- WHAT IS EXPECTED
Using the material below, tally each line with the string "Bangunan" and report only the total.

- DATA FOR ANALYSIS
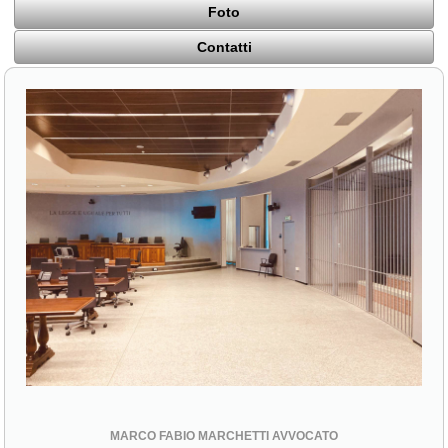
Foto
Contatti
MARCO FABIO MARCHETTI AVVOCATO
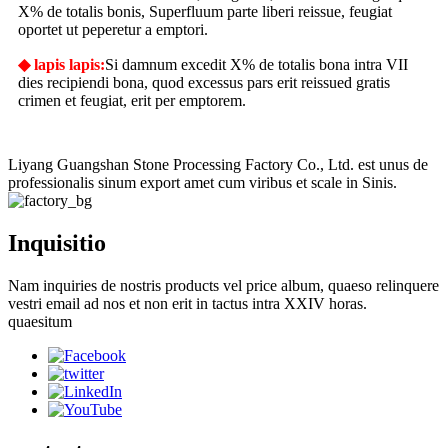
X% de totalis bonis, Superfluum parte liberi reissue, feugiat
oportet ut peperetur a emptori.
◆ lapis lapis:
Si damnum excedit X% de totalis bona intra VII
dies recipiendi bona, quod excessus pars erit reissued gratis
crimen et feugiat, erit per emptorem.
Liyang Guangshan Stone Processing Factory Co., Ltd. est unus de
professionalis sinum export amet cum viribus et scale in Sinis.
Inquisitio
Nam inquiries de nostris products vel price album, quaeso relinquere
vestri email ad nos et non erit in tactus intra XXIV horas.
quaesitum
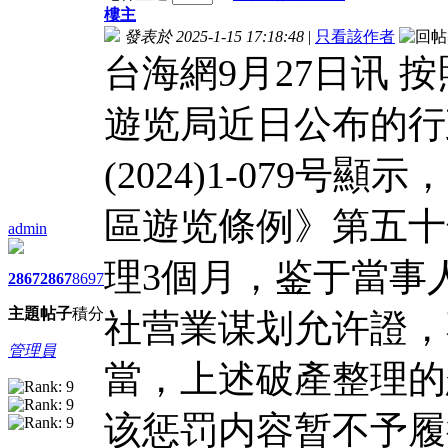
樓主
發表於 2025-1-15 17:18:48
|
只看該作者
台海網9月27日讯 
遊览局近日公布的行
(2024)1-079
區遊览條例》第五十
admin
理3個月，鉴于當事人
2867
2867
8697
主題
帖子
積分
社营業谋划允许證，
管理員
當，上述破產整理的
该惩罚内容暂不予履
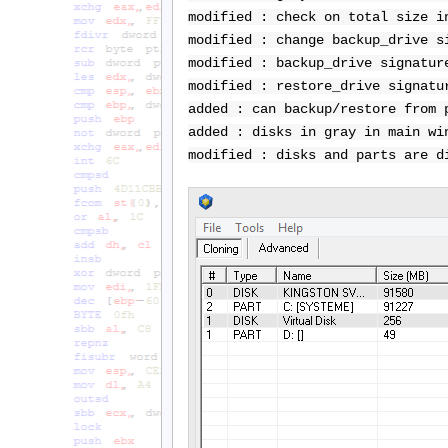
modified : check on total size i
modified : change backup_drive s
modified : backup_drive signatur
modified : restore_drive signatu
added : can backup/restore from 
added : disks in gray in main wi
modified : disks and parts are d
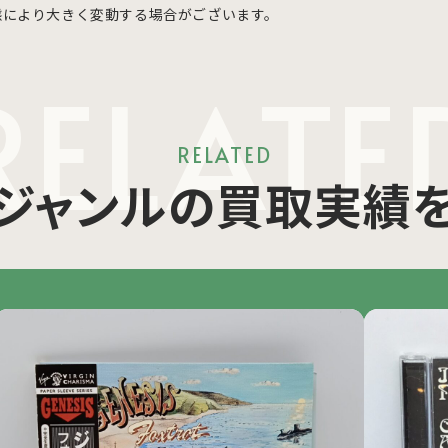
態により大きく変動する場合がございます。
RELATE
RELATED
ジャンルの買取実績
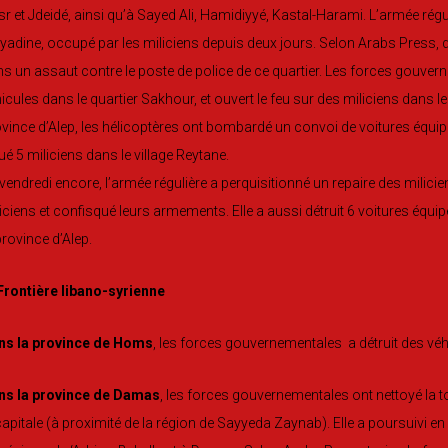
r et Jdeidé, ainsi qu’à Sayed Ali, Hamidiyyé, Kastal-Harami. L’armée régu
adine, occupé par les miliciens depuis deux jours. Selon Arabs Press, de
s un assaut contre le poste de police de ce quartier. Les forces gouver
icules dans le quartier Sakhour, et ouvert le feu sur des miliciens dans le
vince d’Alep, les hélicoptères ont bombardé un convoi de voitures équipée
tué 5 miliciens dans le village Reytane.
vendredi encore, l’armée régulière a perquisitionné un repaire des milici
iciens et confisqué leurs armements. Elle a aussi détruit 6 voitures équi
province d’Alep.
ns la province de Homs
, les forces gouvernementales a détruit des véhi
ns la province de Damas
, les forces gouvernementales ont nettoyé la tota
capitale (à proximité de la région de Sayyeda Zaynab). Elle a poursuivi 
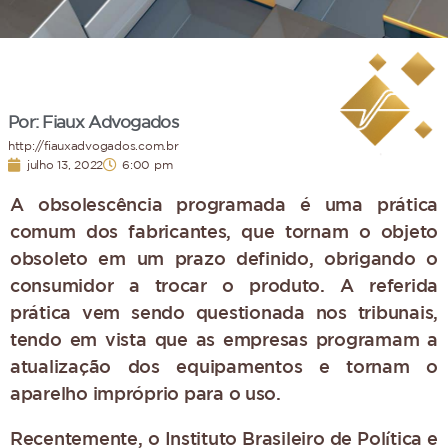
Por: Fiaux Advogados
http://fiauxadvogados.com.br
julho 13, 2022
6:00 pm
A obsolescência programada é uma prática
comum dos fabricantes, que tornam o objeto
obsoleto em um prazo definido, obrigando o
consumidor a trocar o produto. A referida
prática vem sendo questionada nos tribunais,
tendo em vista que as empresas programam a
atualização dos equipamentos e tornam o
aparelho impróprio para o uso.
Recentemente, o Instituto Brasileiro de Política e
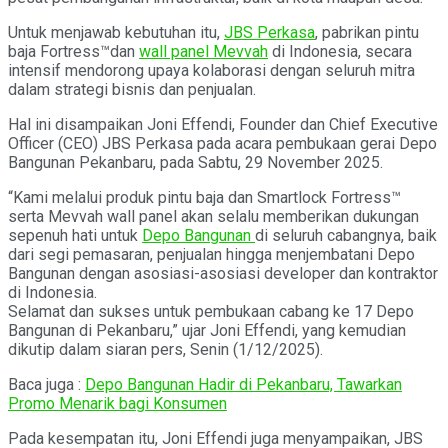
Untuk menjawab kebutuhan itu,
JBS Perkasa
, pabrikan pintu
baja Fortress™️dan
wall panel Mevvah
di Indonesia, secara
intensif mendorong upaya kolaborasi dengan seluruh mitra
dalam strategi bisnis dan penjualan.
Hal ini disampaikan Joni Effendi, Founder dan Chief Executive
Officer (CEO) JBS Perkasa pada acara pembukaan gerai Depo
Bangunan Pekanbaru, pada Sabtu, 29 November 2025.
“Kami melalui produk pintu baja dan Smartlock Fortress™️
serta Mevvah wall panel akan selalu memberikan dukungan
sepenuh hati untuk
Depo Bangunan
di seluruh cabangnya, baik
dari segi pemasaran, penjualan hingga menjembatani Depo
Bangunan dengan asosiasi-asosiasi developer dan kontraktor
di Indonesia.
Selamat dan sukses untuk pembukaan cabang ke 17 Depo
Bangunan di Pekanbaru,” ujar Joni Effendi, yang kemudian
dikutip dalam siaran pers, Senin (1/12/2025).
Baca juga :
Depo Bangunan Hadir di Pekanbaru, Tawarkan
Promo Menarik bagi Konsumen
Pada kesempatan itu, Joni Effendi juga menyampaikan, JBS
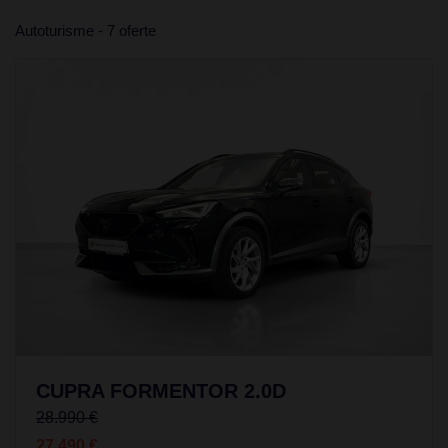
Autoturisme - 7 oferte
CUPRA FORMENTOR 2.0D
28.990 €
27.490 €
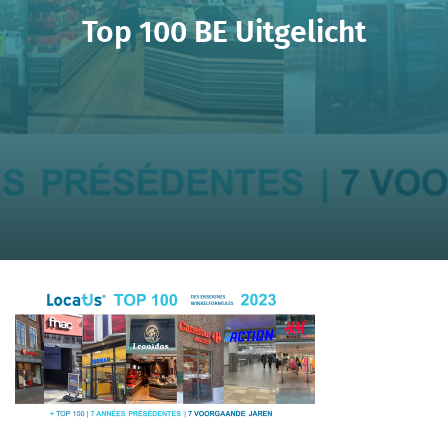
Top 100 BE Uitgelicht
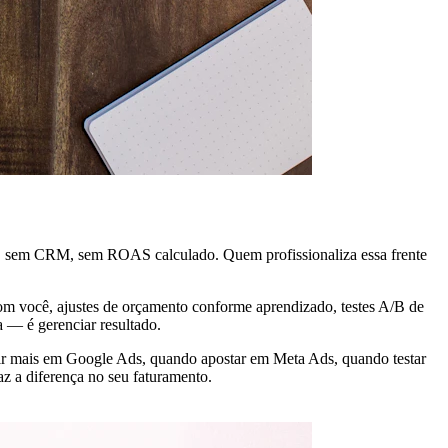
l, sem CRM, sem ROAS calculado. Quem profissionaliza essa frente
com você, ajustes de orçamento conforme aprendizado, testes A/B de
a — é gerenciar resultado.
stir mais em Google Ads, quando apostar em Meta Ads, quando testar
z a diferença no seu faturamento.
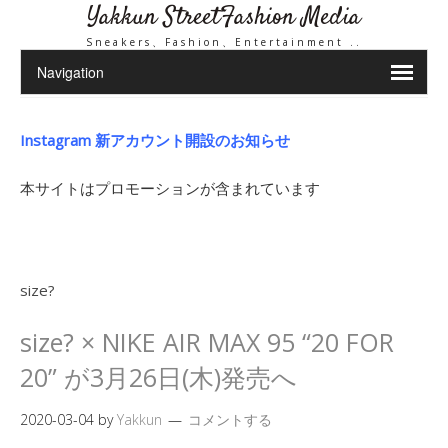
Yakkun StreetFashion Media
Sneakers、Fashion、Entertainment ..
Instagram 新アカウント開設のお知らせ
本サイトはプロモーションが含まれています
size?
size? × NIKE AIR MAX 95 “20 FOR
20” が3月26日(木)発売へ
2020-03-04
by
Yakkun
コメントする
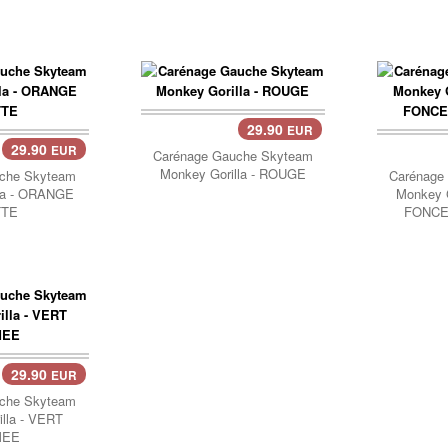
29.90
EUR
Panier..
29.90
EUR
Carénage Gauche Skyteam
Monkey Gorilla - ROUGE
che Skyteam
Carénage
la - ORANGE
Monkey 
TTE
FONCE
29.90
EUR
che Skyteam
lla - VERT
MEE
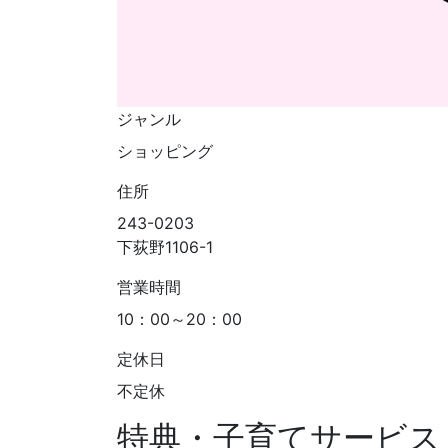
ジャンル
ショッピング
住所
243-0203
下荻野1106-1
営業時間
10：00～20：00
定休日
不定休
特典・子育てサービス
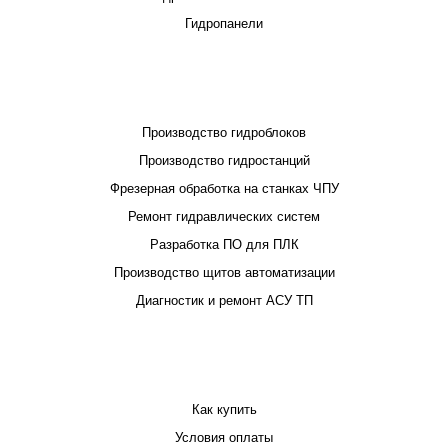
Гидропанели
ПРОЕКТИРОВАНИЕ И ПРОИЗВОДСТВО
Производство гидроблоков
Производство гидростанций
Фрезерная обработка на станках ЧПУ
Ремонт гидравлических систем
Разработка ПО для ПЛК
Производство щитов автоматизации
Диагностик и ремонт АСУ ТП
ПОКУПАТЕЛЮ
Как купить
Условия оплаты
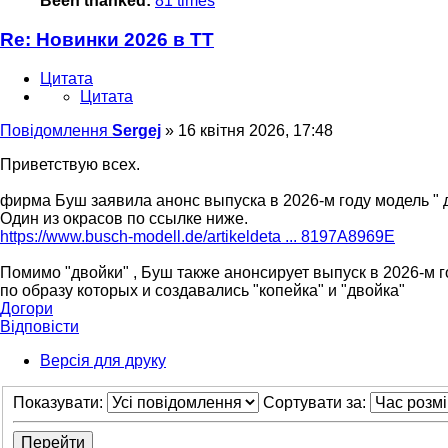
Been thanked:
81 times
Re: Новинки 2026 в ТТ
Цитата
Цитата
Повідомлення
Sergej
»
16 квітня 2026, 17:48
Приветствую всех.
фирма Буш заявила анонс выпуска в 2026-м году модель " д
Один из окрасов по ссылке ниже.
https://www.busch-modell.de/artikeldeta ... 8197A8969E
Помимо "двойки" , Буш также анонсирует выпуск в 2026-м г
по образу которых и создавались "копейка" и "двойка"
Догори
Відповісти
Версія для друку
Показувати:
Сортувати за:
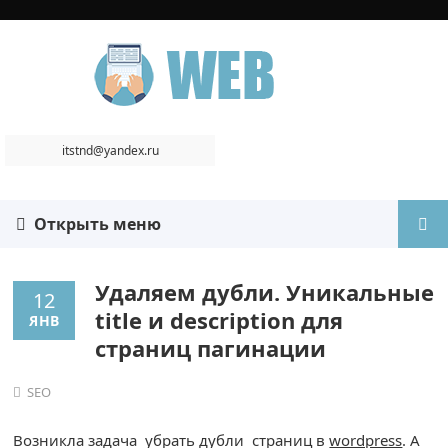
itstnd@yandex.ru
Открыть меню
Удаляем дубли. Уникальные
12
title и description для
ЯНВ
страниц пагинации
SEO
Возникла задача убрать дубли страниц в
wordpress
. А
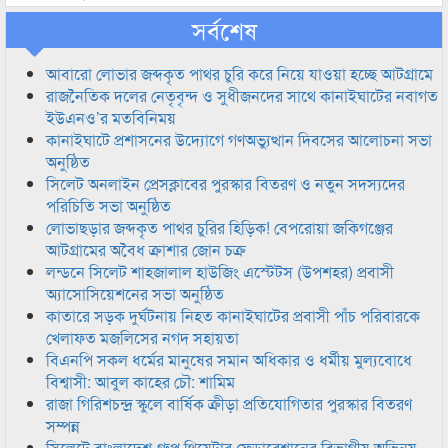
সর্বশেষ
আবারো লোভার জব্দকৃত পাথর চুরি করে নিয়ে যাওয়া হচ্ছে আটগ্রামে
রাজনৈতিক দলের নেতৃবৃন্দ ও সুধীজনদের সাথে কানাইঘাটের নবাগত
ইউএনও’র মতবিনিময়
কানাইঘাটে প্রশাসনের উদ্যোগে গণঅভ্যুত্থান দিবসের আলোচনা সভা
অনুষ্ঠিত
সিলেট অনলাইন প্রেসক্লাবের পুরস্কার বিতরণ ও নতুন সদস্যদের
পরিচিতি সভা অনুষ্ঠিত
লোভাছড়ার জব্দকৃত পাথর চুরির হিড়িক! বেপরোয়া জকিগঞ্জের
আটগ্রামের অবৈধ ক্রাশার জোন চক্র
লন্ডনে সিলেট শাহজালাল হাউজিং এস্টেটস (উপশহর) প্রবাসী
অ্যাসোসিয়েশনের সভা অনুষ্ঠিত
কাতারে সড়ক দুর্ঘটনায় নিহত কানাইঘাটের প্রবাসী পাঁচ পরিবারকে
খেলাফত মজলিসের নগদ সহায়তা
বিএনপি সকল ধর্মের মানুষের সমান অধিকার ও ধর্মীয় মুল্যবোধে
বিশ্বাসী: আবুল কাহের চৌ: শামিম
রাজা গিরিশচন্দ্র স্কুলে বার্ষিক ক্রীড়া প্রতিযোগিতার পুরস্কার বিতরণ
সম্পন্ন
সিলেটে বাংলাদেশ গ্রুপ থিয়েটার ফেডারেশানের বিভাগীয় অভিনয়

- YOUR RESPONSE
5